During the arguments, Kavanaugh lauded the policy but said, “I understand the international impact and the problem of the commons. The pope’s involved. And I understand the frustration with Congress. If Congress does this, they can account for the people who lose their jobs. If we do this, we can’t.”

After the presidential election, the Trump administration’s Environmental Protection Agency moved to have the case held in abeyance while it worked to revise the plan. The D.C. Circuit has been approving 60-day abeyances for nearly two years and its most recent order in June revealed some of the judges’ growing frustration with EPA’s regulatory inaction.

Judges David Tatel, Millett and Robert Wilkins warned that the June stay order may be the last one.

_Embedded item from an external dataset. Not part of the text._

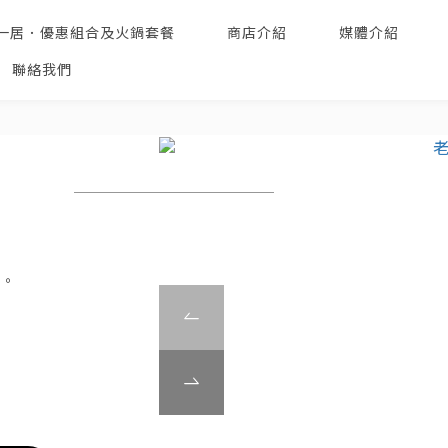
一居．優惠組合及火鍋套餐
商店介紹
媒體介紹
聯絡我們
鮮。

Tatel, joined by Millett, said that “given that EPA has yet to present any concrete alternative for complying with Massachusetts v. EPA, the Supreme Court is entitled to decide for itself whether the temporary stay it granted pending judicial assessment of the Clean Power Plan ought to continue now that it is being used to maintain the status quo pending agency action.

Wilkins was more explicit, saying the June abeyance was the last one he would approved. “In this posture, our abeyance does not serve to maintain the status quo while the court decides the disposition of the petitions: instead, the result is the maintenance of the status quo while EPA decides the disposition of the rule that the petitions challenge. The upshot is that the petitioners and EPA have hijacked the court’s equitable power for their own purposes.”

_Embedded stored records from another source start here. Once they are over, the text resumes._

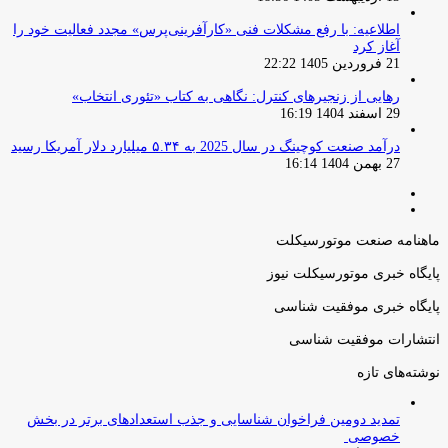
اطلاعیه: با رفع مشکلات فنی «کارآفرینی‌پرس» مجدد فعالیت خود را
آغاز کرد
21 فروردین 1405 22:22
رهایی از زنجیرهای کنترل: نگاهی به کتاب «تئوری انتخاب»
29 اسفند 1404 16:19
درآمد صنعت کوچینگ در سال 2025 به ۵.۳۴ میلیارد دلار آمریکا رسید
27 بهمن 1404 16:14
صفحه
صفحه
قبلی
بعدی
ماهنامه صنعت موتورسیکلت
پایگاه خبری موتورسیکلت نیوز
پایگاه خبری موفقیت شناسی
انتشارات موفقیت شناسی
نوشته‌های تازه
تمدید دومین فراخوان شناسایی و جذب استعدادهای برتر در بخش
خصوصی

The case, West Virginia v. EPA, could be dismissed and remanded to the EPA.

The military justice and Gitmo docket is deep.

The case of Abd al-Rahim al-Nashiri, the alleged mastermind of the USS Cole bombing and other terrorist attacks, has a long, complicated history in the military and D.C. federal court systems.

Kavanaugh dissented in 2014 from a three-judge panel’s decision granting a stay of military commission review proceedings pending the court’s resolution of his constitutional challenges.

The case has taken many twists and turns since then, but is still ongoing. Some military justice experts say it is likely to reach the Supreme Court at some point. Kavanaugh also has been involved in a number of Guantanamo detainee habeas cases, which could present recusal questions for him if they reach the Supreme Court.